Figure 3 shows the quality of this chemical space-based searching (integrated in Acelot’s SimFinder product) in comparison to fingerprints. The graph compares the ROC100 values for both approaches on a variety of activity classes from the MDL Drug Data Report (MDDR), a database of 100,000 biologically relevant compounds and derivatives managed by Accelrys and Thomson Reuters.  ROC100 measures how many active compounds are returned in the top 100 ranked results. As can be seen, SimFinder outperforms fingerprints for all activity classes. In addition,   the Venn diagram in Figure 4 shows SimFinder can provide the chemist with new results not previously found by fingerprints.

click to enlarge Figure 6. Sample MDDR molecules classified as BBB permeable by ActiPred. The color coding is obtained by matching positive training fragments from the BBB model with the molecule in question.

Besides approximate string matching for similar structures or substructures, working in the chemical space also enables interesting data mining applications. The GraphSig algorithm,²discovers significant substructures in a test database of compounds. A substructure is deemed significant if it is statistically over-or under-represented as compared to a distribution of background compounds. The algorithm achieves this by computing the distribution of all fragments in the background and test datasets, then determining the low p-value ones, and finally extracting frequent subgraphs from a neighborhood of the low p-value fragments. The upper row shows substructures that are statistically over-represented among BBB permeables. The lower row shows substructures that are rare among BBB permeables. Both results can be valuable for better activity understanding and lead development.

click to enlarge Figure 5. Sample significant substructures returned by mining the MDDR BBB permeable subset with SigFinder. The top row shows over-represented fragments, the bottom row shows under-represented ones. This p-value based approach can pick up very subtle deviations as seen in the two right examples on the top.

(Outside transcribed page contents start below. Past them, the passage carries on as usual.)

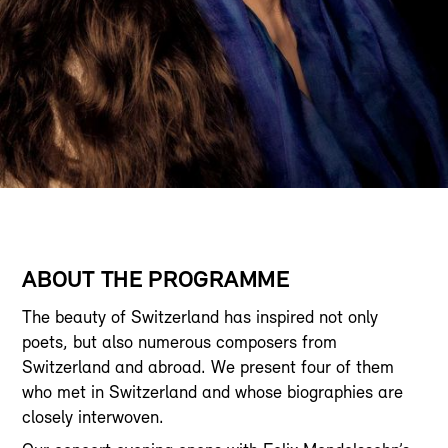
ABOUT THE PROGRAMME
The beauty of Switzerland has inspired not only
poets, but also numerous composers from
Switzerland and abroad. We present four of them
who met in Switzerland and whose biographies are
closely interwoven.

Existing algorithms can be enhanced by working in the chemical space. For example, current ADME/Tox prediction algorithms return mostly labels with scores. By building ADME/Tox models directly on molecular fragments, the contribution of each fragment to the overall activity can be determined. This knowledge can then be used to color-code the corresponding parts of a molecule, as done by Acelot’s ActiPred product. Figure 6 shows some molecules classified as BBB permeable by ActiPred together with the red-colored substructures that contribute most to permeability. In conclusion, working directly in the space of chemical compounds has many advantages. It can provide higher quality and complementary results, enable new structure-based discovery algorithms, and enhance algorithms by providing additional insights. Advances in algorithm design can make these new approaches tractable even on normal desktop computers.

References
1.  Huahai He and Ambuj K. Singh, Closure-Tree: An Index Structure for Graph Queries, In: Proceedings of the International Conference on Data Engineering; 2006:38.
2.  Sayan Ranu, Ambuj K. Singh, “GraphSig: A Scalable Approach to Mining Significant Subgraphs in Large Graph Databases”, In: Proceedings of the International Conference on Data Engineering; 2009:844-855.